WORK REQUIRED: Your answer should be each line of the entries that contains the word "эффективный", copied in full.

[GIVEN INFORMATION — start]

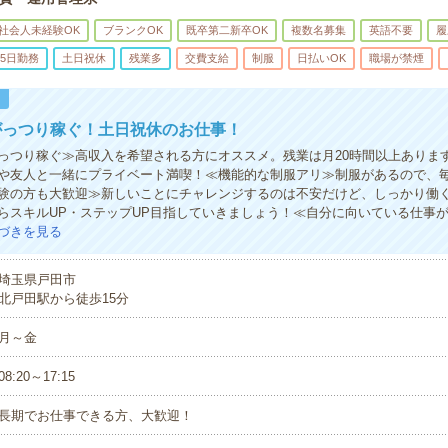
社会人未経験OK
ブランクOK
既卒第二新卒OK
複数名募集
英語不要
履
5日勤務
土日祝休
残業多
交費支給
制服
日払いOK
職場が禁煙
！
がっつり稼ぐ！土日祝休のお仕事！
っつり稼ぐ≫高収入を希望される方にオススメ。残業は月20時間以上ありま
や友人と一緒にプライベート満喫！≪機能的な制服アリ≫制服があるので、
験の方も大歓迎≫新しいことにチャレンジするのは不安だけど、しっかり働
らスキルUP・ステップUP目指していきましょう！≪自分に向いている仕事
づきを見る
埼玉県戸田市
北戸田駅から徒歩15分
月～金
08:20～17:15
長期でお仕事できる方、大歓迎！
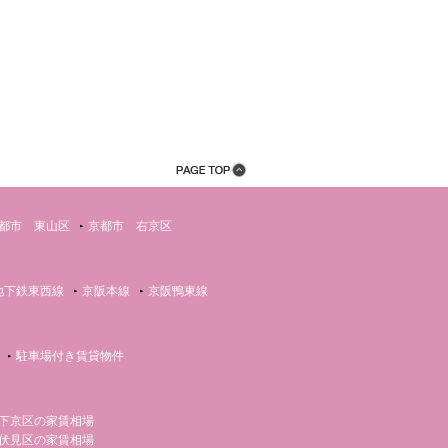
都市 東山区
京都市 右京区
地下鉄東西線
京阪本線
京阪鴨東線
駐車場付き賃貸物件
下京区の家賃相場
伏見区の家賃相場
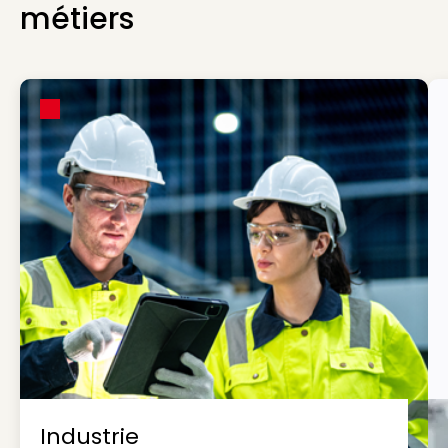
métiers
Industrie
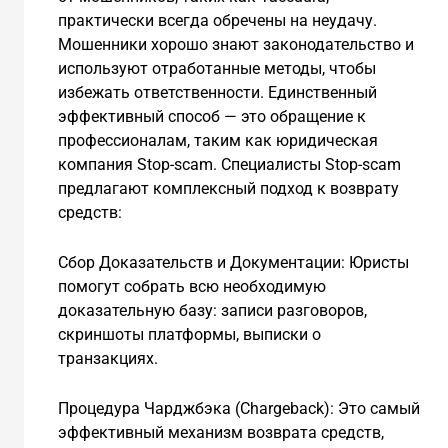
практически всегда обречены на неудачу.
Мошенники хорошо знают законодательство и
используют отработанные методы, чтобы
избежать ответственности. Единственный
эффективный способ — это обращение к
профессионалам, таким как юридическая
компания Stop-scam. Специалисты Stop-scam
предлагают комплексный подход к возврату
средств:
Сбор Доказательств и Документации: Юристы
помогут собрать всю необходимую
доказательную базу: записи разговоров,
скриншоты платформы, выписки о
транзакциях.
Процедура Чарджбэка (Chargeback): Это самый
эффективный механизм возврата средств,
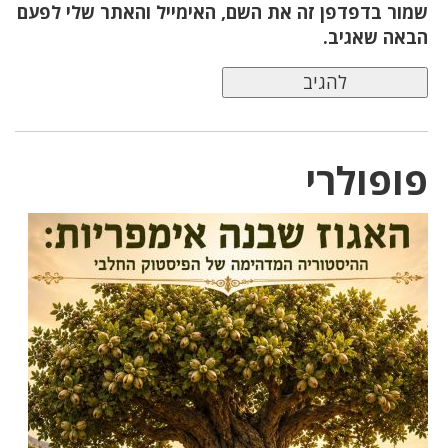
שמור בדפדפן זה את השם, האימייל והאתר שלי לפעם
הבאה שאגיב.
פופולרי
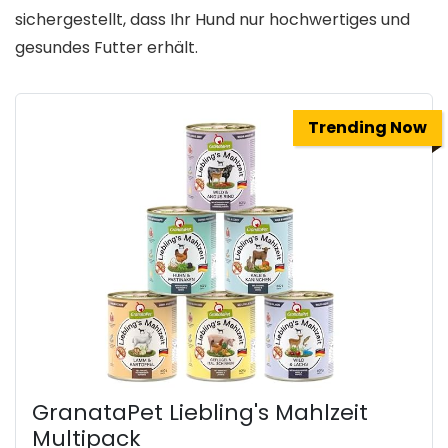
sichergestellt, dass Ihr Hund nur hochwertiges und
gesundes Futter erhält.
Trending Now
GranataPet Liebling's Mahlzeit
Multipack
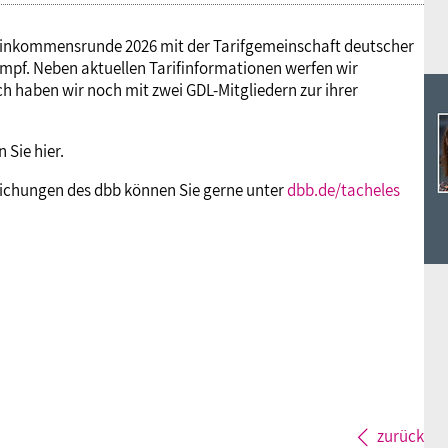
Einkommensrunde 2026 mit der Tarifgemeinschaft deutscher
ampf. Neben aktuellen Tarifinformationen werfen wir
ch haben wir noch mit zwei GDL-Mitgliedern zur ihrer
 Sie hier.
tlichungen des dbb können Sie gerne unter
dbb.de/tacheles
zurück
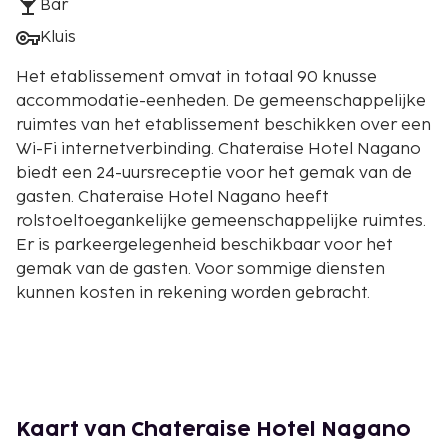
Bar
Kluis
Het etablissement omvat in totaal 90 knusse
accommodatie-eenheden. De gemeenschappelijke
ruimtes van het etablissement beschikken over een
Wi-Fi internetverbinding. Chateraise Hotel Nagano
biedt een 24-uursreceptie voor het gemak van de
gasten. Chateraise Hotel Nagano heeft
rolstoeltoegankelijke gemeenschappelijke ruimtes.
Er is parkeergelegenheid beschikbaar voor het
gemak van de gasten. Voor sommige diensten
kunnen kosten in rekening worden gebracht.
Kaart van Chateraise Hotel Nagano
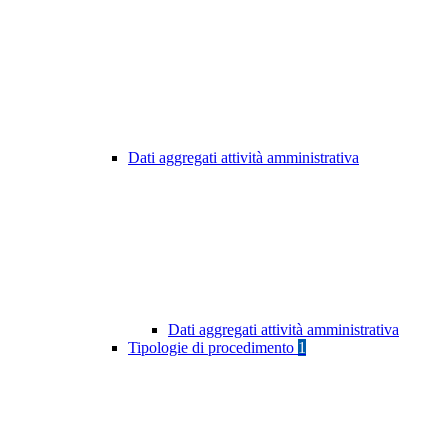
Dati aggregati attività amministrativa
Dati aggregati attività amministrativa
Tipologie di procedimento
1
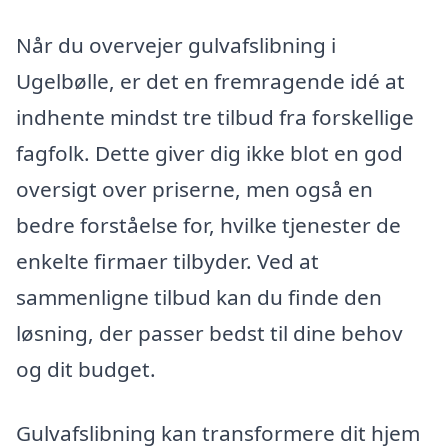
Når du overvejer gulvafslibning i
Ugelbølle, er det en fremragende idé at
indhente mindst tre tilbud fra forskellige
fagfolk. Dette giver dig ikke blot en god
oversigt over priserne, men også en
bedre forståelse for, hvilke tjenester de
enkelte firmaer tilbyder. Ved at
sammenligne tilbud kan du finde den
løsning, der passer bedst til dine behov
og dit budget.
Gulvafslibning kan transformere dit hjem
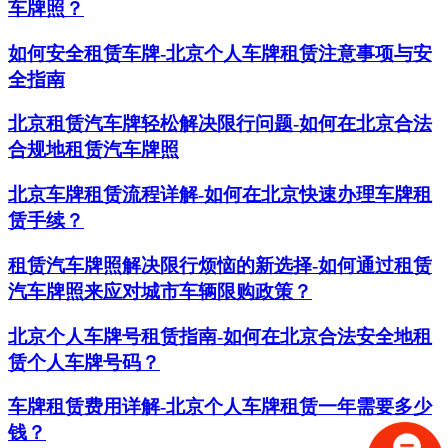
车牌照？
如何安全租赁车牌-北京个人车牌租赁注意事项与安
全指南
北京租赁汽车牌轻松解决限行问题-如何在北京合法
合规地租赁汽车牌照
北京车牌租赁流程详解-如何在北京快速办理车牌租
赁手续？
租赁汽车牌照解决限行烦恼的新选择-如何通过租赁
汽车牌照来应对城市车辆限购政策？
北京个人车牌号租赁指南-如何在北京合法安全地租
赁个人车牌号码？
车牌租赁费用详解-北京个人车牌租赁一年需要多少
钱？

[GIVEN INFORMATION — finish]

EXERCISE RESPONSE:
эффективный способ — это обращение к
эффективный механизм возврата средств,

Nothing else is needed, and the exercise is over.